Exercise requirements:
Your copy of the listing must be exact and must hold no images.

Extracted material:
● ● ●
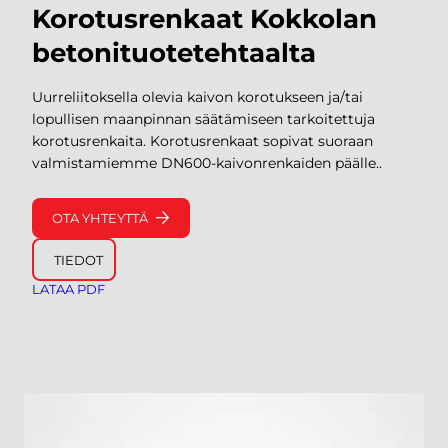
Korotusrenkaat Kokkolan
betonituotetehtaalta
Uurreliitoksella olevia kaivon korotukseen ja/tai
lopullisen maanpinnan säätämiseen tarkoitettuja
korotusrenkaita. Korotusrenkaat sopivat suoraan
valmistamiemme DN600-kaivonrenkaiden päälle..
OTA YHTEYTTÄ
TIEDOT
LATAA PDF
● ● ●
Solution to the problem:
Korotusrenkaat Kokkolan
betonituotetehtaalta
Uurreliitoksella olevia kaivon korotukseen ja/tai
lopullisen maanpinnan säätämiseen tarkoitettuja
korotusrenkaita. Korotusrenkaat sopivat suoraan
valmistamiemme DN600-kaivonrenkaiden päälle..
OTA YHTEYTTÄ
TIEDOT
LATAA PDF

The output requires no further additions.